This reminds me of something that came up in Andrew Ng's online ML class. He said that it is important to check the correctness of your gradient calculation in backprop (by comparing it to a finite difference of the loss) because if you have a bug there, your algorithm might more or less work anyway, making it hard to tell that there was a bug. Apparently you can still get sensible output even with an incorrect gradient.
On reading this, my first question is about the properties of the "random" feedback matrix. They illustrate what is happening using a tiny 1-width machine and a "random" matrix of "1". It seems like some analysis needs to be done on what kind of "random" is most appropriate to replace the gradient update for larger machines. There could be something really interesting going on such that you could generate some optimal non-random B according to whatever the network topology is.
The implications of this are huge, it should drastically reduce processing time for neural nets. I wonder if given this if networks could be updated asynchronously/continuously.
I don't really understand how it would reduce processing time, could you elaborate?
The main implications seem to be for neuroscience, as far as I can tell. Backprop is considered biologically implausible because it requires either bidirectional communication over synapses (which doesn't happen) or weight sharing between neurons. But this allows the forward and backward connections to be decoupled (i.e. they are different synapses).

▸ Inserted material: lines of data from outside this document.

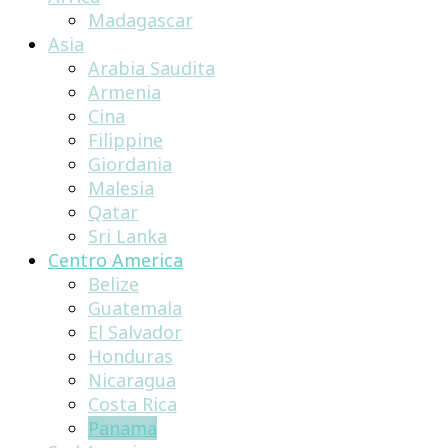
Madagascar
Asia
Arabia Saudita
Armenia
Cina
Filippine
Giordania
Malesia
Qatar
Sri Lanka
Centro America
Belize
Guatemala
El Salvador
Honduras
Nicaragua
Costa Rica
Panama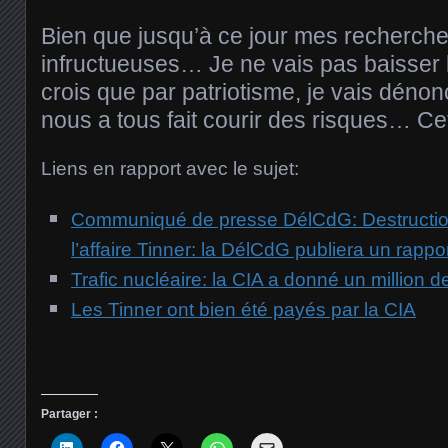
Bien que jusqu’à ce jour mes recherche
infructueuses… Je ne vais pas baisser le
crois que par patriotisme, je vais dénonc
nous a tous fait courir des risques… C
Liens en rapport avec le sujet:
Communiqué de presse DélCdG: Destructi
l’affaire Tinner: la DélCdG publiera un rappo
Trafic nucléaire: la CIA a donné un million d
Les Tinner ont bien été payés par la CIA
Partager :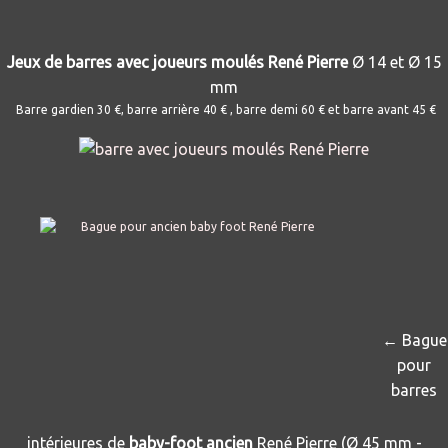
Jeux de barres avec joueurs moulés René Pierre
Ø 14 et Ø 15
mm
Barre gardien 30 €, barre arrière 40 € , barre demi 60 € et barre avant 45 €
← Bague
pour
barres
intérieures de
baby-foot ancien
René Pierre
(Ø 45 mm -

This is really interesting stuff, my first reaction was "why does this even work?" I think I still don't really fully understand what's going on.
This is not true. See Neural Back propagation [1]. There are known mechanisms for backwards feedback between neural connections, for example Spike Timing Dependent Plasticity - where neural inputs that are well correlated in time and potential to output firings are strengthened over time. These phenomena are vital to learning and neural development.
From reading the abstract it seems that they are claiming that introducing some randomness into your gradient of weight changes allows for the quicker convergence of solution - I did not read the paper. I also don't exactly understand why it works - it sounds like they are claiming traditional back prop has room for improvement.
That's a very old strategy called jittering (also see stochastic gradient descent.)
This is something entirely different. They are not doing regular backpropagation at all, but somehow using neurons to learn how to backpropagate values. I haven't read the paper yet, just read their slides earlier, so that might not be correct.
Revolutionary paper indeed, if this idea generalizes to bigger deeper networks! (Then) why hasn't it been discovered before? It's like the Cambrian explosion of neuron networks, very exciting times.
okay but how does this save computing time?
computing random matrices is not faster than (implicitly) transposing the weight matrix.
so it only has philosophical implications, right?
Ok, got it: It will simplify the approach of how to create hardware based neural networks! no more complicated look-ups of the transposed weight matrix needed.